Ese mismo día, dos de los discípulos iban a un pequeño pueblo llamado Emaús, situado a unos diez kilómetros de Jerusalén. En el camino hablaban sobre lo que había ocurrido. Mientras conversaban y discutían, el mismo Jesús se acercó y siguió caminando con ellos. Pero algo impedía que sus ojo lo reconocieran. El les dijo: «¿Qué comentaban por el camino?». Ellos se detuvieron, con el semblante triste, y uno de ellos, llamado Cleofás, le respondió: «¡Tú eres el único forastero en Jerusalén que ignora lo que pasó en estos días!». «¿Qué cosa?», les preguntó. Ellos respondieron: «Lo referente a Jesús, el Nazareno, que fue un profeta poderoso en obras y en palabras delante de Dios y de todo el pueblo, y cómo nuestros sumos sacerdotes y nuestros jefes lo entregaron para ser condenado a muerte y lo crucificaron. Nosotros esperábamos que fuera él quien librara a Israel. Pero a todo esto ya van tres días que sucedieron estas cosas. Es verdad que algunas mujeres que están con nosotros nos han desconcertado: ellas fueron de madrugada al sepulcro y al no hallar el cuerpo de Jesús, volvieron diciendo que se les había aparecido unos ángeles, asegurándoles que él está vivo. Algunos de los nuestros fueron al sepulcro y encontraron todo como las mujeres habían dicho. Pero a él no lo vieron». Jesús les dijo: «¡Hombres duros de entendimiento, cómo les cuesta creer todo lo que anunciaron los profetas! ¿No será necesario que el Mesías soportara esos sufrimientos para entrar en su gloria?» Y comenzando por Moisés y continuando en todas las Escrituras lo que se refería a él. Cuando llegaron cerca del pueblo adonde iban, Jesús hizo ademán de seguir adelante. Pero ellos le insistieron: «Quédate con nosotros, porque ya es tarde y el día se acaba». El entró y se quedó con ellos. Y estando a la mesa, tomó el pan y pronunció la bendición; luego lo partió y se lo dio. Entonces los ojos de los discípulos se abrieron y lo reconocieron, pero él había desaparecido de su vista. Y se decían: «¿No ardía acaso nuestro corazón, mientras nos hablaba en el camino y nos explicaba las Escrituras?». En ese mismo momento, se pusieron en camino y regresaron a Jerusalén. Allí encontraron reunidos a los Once y a los demás que estaban con ellos, y estos les dijeron: «Es verdad, ¡el Señor ha resucitado y se apareció a Simón!». Ellos, por su parte, contaron lo que les había pasado en el camino y cómo lo habían reconocido al partir el pan.

Lc 24,13-35


 

 

¿De qué discutimos por el camino?

 

¿De qué discutían por el camino?, les pregunta el peregrino. La discusión nos relaciona desde el mundo de las ideas, nos posiciona en la autoafirmación de nosotros haciéndonos defensivos en nuestras razones, las que nos justifican.
El diálogo que propone Jesús desde su actitud de escucha abre un vínculo que no es del mundo ideal sino del mundo real, afectivo, desde la cordialidad con lo vincular poniendo a las personas en clave de comunión. En el camino de Emaús Jesús prepara desde el diálogo el peregrinar que conduce a los discípulos al encuentro definitivo con el misterio escondido para ellos por su tristeza, con la gracia de la comunión. Jesús, desde su pedagogía, los hace peregrinar desde el mundo de las ideas al mundo de lo que podríamos llamar del sentido interior. ¿Acaso no ardía nuestro corazón cuando él nos hablaba en el camino?

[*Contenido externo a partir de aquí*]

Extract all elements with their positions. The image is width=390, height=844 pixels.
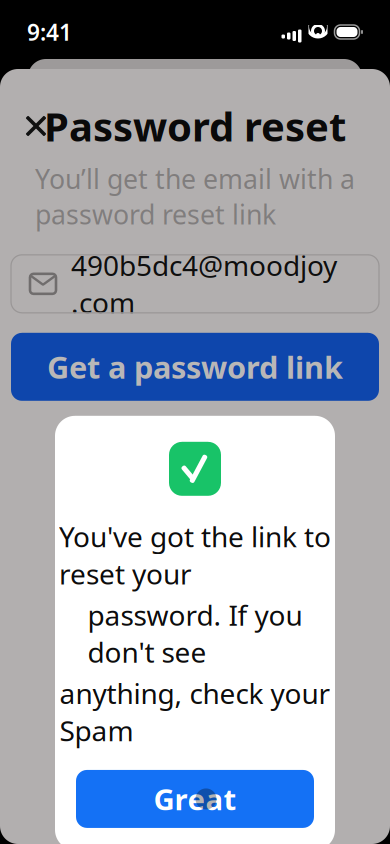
button[interactable]: Get a password link	[11, 333, 379, 401]
staticText: Great	[154, 779, 236, 818]
staticText: Password reset	[44, 99, 346, 152]
staticText: anything, check your Spam	[60, 675, 330, 749]
button[interactable]: 490b5dc4@moodjoy.com	[11, 255, 379, 313]
staticText: You’ll get the email with a password res…	[35, 161, 355, 232]
button[interactable]: Great	[76, 770, 314, 828]
staticText: password. If you don't see	[88, 596, 302, 671]
button[interactable]: Close	[12, 102, 60, 150]
staticText: 9:41	[27, 17, 72, 47]
staticText: You've got the link to reset your	[59, 518, 331, 592]
staticText: 490b5dc4@moodjoy.com	[71, 247, 337, 321]
staticText: Get a password link	[47, 346, 343, 387]
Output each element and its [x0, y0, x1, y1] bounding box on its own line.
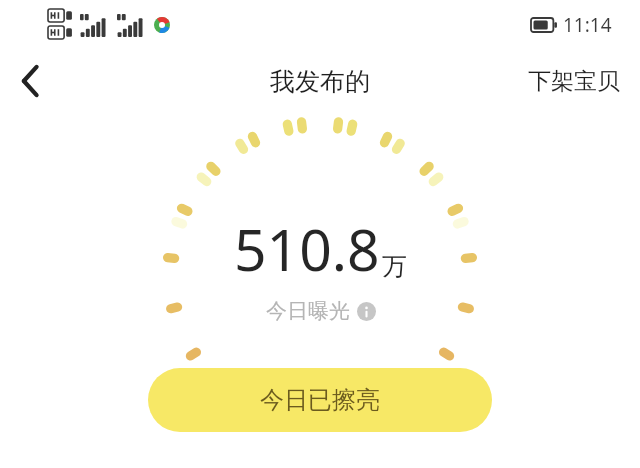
button[interactable]: 今日曝光: [262, 296, 380, 326]
staticText: 今日已擦亮: [260, 385, 380, 415]
staticText: 下架宝贝: [528, 67, 620, 96]
staticText: 今日曝光: [266, 298, 350, 324]
button[interactable]: 今日已擦亮: [148, 368, 492, 432]
staticText: 11:14: [563, 12, 612, 38]
staticText: 510.8: [234, 210, 380, 288]
button[interactable]: 下架宝贝: [522, 59, 626, 104]
staticText: 万: [382, 251, 407, 282]
other: Info: [357, 302, 376, 321]
staticText: 我发布的: [270, 66, 370, 97]
button[interactable]: Back: [0, 51, 60, 111]
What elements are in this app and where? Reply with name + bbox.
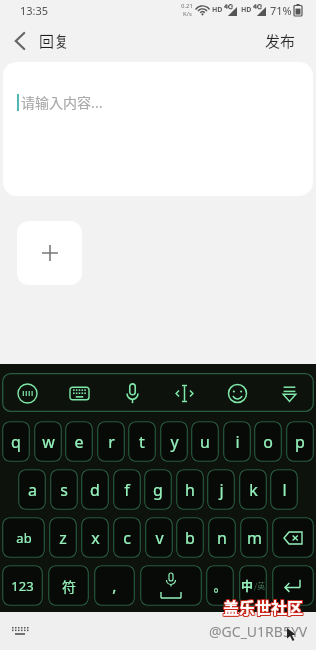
staticText: k [249,479,258,501]
staticText: m [247,527,262,549]
staticText: HD [241,5,252,15]
staticText: b [185,527,195,549]
staticText: o [263,431,273,453]
staticText: v [155,527,164,549]
button[interactable]: d [81,469,109,510]
button[interactable] [117,378,147,408]
button[interactable]: s [50,469,78,510]
button[interactable] [169,378,199,408]
button[interactable]: w [34,421,62,462]
button[interactable] [12,625,29,637]
staticText: 符 [62,576,76,596]
staticText: 发布 [265,30,296,52]
button[interactable]: 。 [206,565,234,606]
staticText: 123 [11,577,34,595]
button[interactable] [64,378,94,408]
button[interactable]: t [128,421,156,462]
staticText: 盖乐世社区 [224,595,305,618]
button[interactable]: , [94,565,135,606]
staticText: a [28,479,37,501]
staticText: 0.21 [181,2,193,10]
button[interactable]: m [240,517,268,558]
staticText: n [217,527,227,549]
staticText: 中 [241,577,254,594]
button[interactable]: o [254,421,282,462]
button[interactable]: l [270,469,298,510]
button[interactable]: a [18,469,46,510]
button[interactable]: v [145,517,173,558]
button[interactable] [272,565,314,606]
button[interactable]: ab [2,517,45,558]
staticText: z [59,527,67,549]
button[interactable]: j [207,469,235,510]
staticText: 71% [270,3,292,18]
staticText: 请输入内容... [21,92,103,112]
button[interactable]: u [191,421,219,462]
button[interactable]: f [113,469,141,510]
staticText: 盖乐世社区 [222,595,303,618]
button[interactable] [12,378,42,408]
staticText: @GC_U1RB5YV [209,622,308,641]
staticText: 盖乐世社区 [222,594,303,617]
staticText: e [74,431,84,453]
staticText: 盖乐世社区 [224,596,305,619]
button[interactable]: c [113,517,141,558]
button[interactable]: e [65,421,93,462]
staticText: K/s [183,10,192,18]
staticText: 13:35 [20,3,49,18]
staticText: 盖乐世社区 [223,594,304,617]
button[interactable]: y [160,421,188,462]
button[interactable]: b [176,517,204,558]
button[interactable]: x [81,517,109,558]
button[interactable]: i [223,421,251,462]
staticText: /英 [254,580,266,592]
button[interactable]: 123 [2,565,43,606]
staticText: s [60,479,68,501]
staticText: t [139,431,145,453]
staticText: r [108,431,115,453]
button[interactable]: g [144,469,172,510]
button[interactable]: 符 [48,565,89,606]
staticText: g [153,479,163,501]
staticText: q [11,431,21,453]
button[interactable] [274,378,304,408]
staticText: 盖乐世社区 [224,594,305,617]
staticText: l [282,479,287,501]
button[interactable]: p [286,421,314,462]
staticText: 盖乐世社区 [223,596,304,619]
staticText: 盖乐世社区 [222,596,303,619]
button[interactable]: h [176,469,204,510]
button[interactable]: q [2,421,30,462]
button[interactable]: r [97,421,125,462]
staticText: , [112,575,117,597]
button[interactable]: 发布 [265,30,296,52]
staticText: c [123,527,131,549]
staticText: x [91,527,100,549]
button[interactable]: n [208,517,236,558]
staticText: ab [16,529,32,547]
button[interactable]: 请输入内容... [3,62,313,196]
staticText: u [200,431,210,453]
button[interactable]: 中 [239,565,267,606]
button[interactable]: 回复 [14,30,70,52]
staticText: y [170,431,179,453]
button[interactable] [140,565,202,606]
button[interactable]: k [239,469,267,510]
staticText: p [295,431,305,453]
button[interactable] [17,221,82,285]
button[interactable]: z [49,517,77,558]
staticText: 盖乐世社区 [223,595,304,618]
staticText: 。 [213,576,227,595]
button[interactable] [272,517,314,558]
staticText: w [42,431,55,453]
staticText: 回复 [39,30,70,52]
staticText: HD [212,5,223,15]
staticText: f [124,479,130,501]
staticText: h [185,479,195,501]
button[interactable] [222,378,252,408]
staticText: j [219,479,224,501]
staticText: i [235,431,240,453]
staticText: d [90,479,100,501]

Esta expresión testifica ese cambio de la discusión desde el mundo ideal al vínculo en cordialidad por el mundo real desde el sentir interior donde a la luz de la presencia de la Palabra arde el corazón. Podemos peregrinar nosotros buscando crecer en cordialidad al modo de la primera comunidad, siguiendo el testimonio de Jesús en este evangelio cordial. Dice el libro de los Hechos: Todos los creyentes vivían unidos y tenían todo en común. Otra traducción dice vivían unidos y tenían un mismo corazón. Hay que pasar de la discusión al diálogo cordial en nuestro peregrinar pascual que nos abre a una mejor escucha desde un oído creyente y maduro.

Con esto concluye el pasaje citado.